LiveRamp adds outside quality scoring to its third-party data marketplace
The first outside provider, Lucid, tests the third-party data segments against panel-based surveys that are linked by cookies.
Barry Levine on June 1, 2018 at 11:47 am | Reading time: 2 minutes
For marketers, the biggest issue with third-party data is quality. Usually, the only way to test the quality is to run a campaign and see if the data delivers results.
Today, identity resolution provider LiveRamp is out with what it describes as the first data scoring initiative for third-party data segments.
The initiative makes outside quality-testing partners available to data buyers in the IdentityLink Data Store, a marketplace for third-party data from external providers. The first partner is Lucid, a survey vendor that will offer a Lucid Data Score based on results from comparing testing audience segments to panel-based surveys.
A provider that offers its third-party data in the Data Store, for instance, might want to show that its audience segment of people interested in buying a new car is high-quality.
Lucid runs a survey via opted-in panels that have signed up to receive an incentive in exchange for answering the questions. As it has access to more than 150 panels globally, accounting for more than 29 million consumers in the last six months, some of those survey takers will likely overlap with the Data Store audience segment offered by the outside data provider.

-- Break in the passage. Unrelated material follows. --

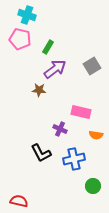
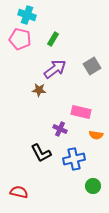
green rectangle: moved 5 px right, 8 px up
red semicircle: moved 9 px up
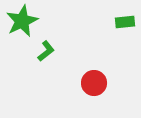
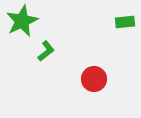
red circle: moved 4 px up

Lucid matches the survey respondents to the members of the segment, via cookies or mobile device IDs, so that it has survey answers from a representative number of individuals in the segment.
The same survey questions are also asked of a general panel, consisting of consumers who are representative of the US population (or other geography) at large. The resulting data quality score indicates how much more efficient it would be to target that specific segment with ads for buying a new car, or whatever, than the control group. The technique can also be used to validate if the segment is seeing a particular campaign.
Lucid’s quality testing of these third-party data segments builds on its Proof service, launched in 2015 to test ads’ effectiveness.
Luke McGuinness, general manager of the Data Store, told me that other outside partners will be added to provide other kinds of data testing, including some vendors that do not take surveys, but there is no information yet on who those partners will be. He also said that there were no stats indicating how accurate this kind of data testing is.